CREATE INDEX IF NOT EXISTS index_name ON table_name(column_name)

where

  • index_name - the name of the index to be create.
  • table_name - the name of the table which to be indexed.
  • column_name - the name of the table’s column for which index to be created.
  • IF NOT EXISTS parameter tells PostgreSQL to create index in case when index with specified table_name name doesn’t exist. In case when this parameter is not specified and index with name index_name already exists error will be throw.
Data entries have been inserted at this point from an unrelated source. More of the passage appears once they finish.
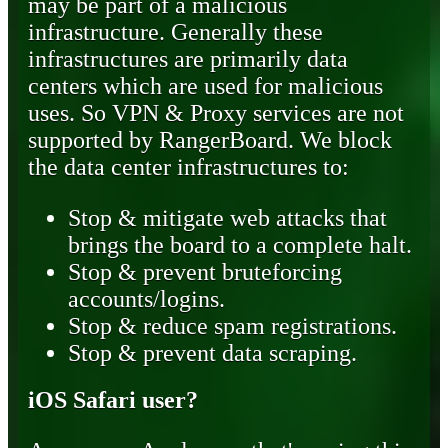
may be part of a malicious
infrastructure. Generally these
infrastructures are primarily data
centers which are used for malicious
uses. So VPN & Proxy services are not
supported by RangerBoard. We block
the data center infrastructures to:
Stop & mitigate web attacks that
brings the board to a complete halt.
Stop & prevent bruteforcing
accounts/logins.
Stop & reduce spam registrations.
Stop & prevent data scraping.
iOS Safari user?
Let’s assume we have avehicle table:

which could be created with the following script:

CREATE TABLE vehicle (
	vehicle_id SERIAL       NOT NULL,
	make       VARCHAR(100) NOT NULL,
	model      VARCHAR(100) NOT NULL,
	price      NUMERIC(5)   NOT NULL
);

INSERT INTO vehicle (make, model, price) VALUES ('Toyota', 'Camry', 25560);
INSERT INTO vehicle (make, model, price) VALUES ('Audi', 'A4', 42825);
INSERT INTO vehicle (make, model, price) VALUES ('Acura', 'ILX', 30840);
INSERT INTO vehicle (make, model, price) VALUES ('BMW', '5 Series ', 67470);

Now let’s create index for the column make using the query mentioned above:

CREATE INDEX IF NOT EXISTS make_indx ON vehicle(make);

If we take a look at table in pgAdmin we’ll see the following:

By default the index is created with the following properties:

where

  • acess method - the name of the index method to be used. PostgreSQL supports the following methods: btree, hash, gist, spgist, gin, and brin. btree is used by default.
  • unique - doesn’t allow PostgreSQL to create duplicated indexes. In case when we have 2 duplicate records into vehicle table an exception will be thrown during index creation.
  • concurrent build - tells PostgreSQL to build the index without taking any locks that prevent concurrent inserts, updates, or deletes on the table; whereas a standard index build locks out writes (but not reads) on the table until it’s done
  • columns area show columns for which index is created.

The full syntax for creating indexes into PostgreSQL looks into the following way:

CREATE [ UNIQUE ] INDEX [ CONCURRENTLY ] [ [ IF NOT EXISTS ] name ] ON table_name [ USING method ]
    ( { column_name | ( expression ) } [ COLLATE collation ] [ opclass ] [ ASC | DESC ] [ NULLS { FIRST | LAST } ] [, ...] )
    [ WITH ( storage_parameter = value [, ... ] ) ]
    [ TABLESPACE tablespace_name ]
    [ WHERE predicate ]

Detailed description of parameters for creating index could be found at the official PostgreSQL documentation: Create Index.

Delete index

Index could be deleted into the following way:

DROP INDEX index_name;

This query deletes only indexes with name index_name and doesn’t affect the rows of the table. But in case when table has a lot of data deleting index can take long time and can affect the database’s performance.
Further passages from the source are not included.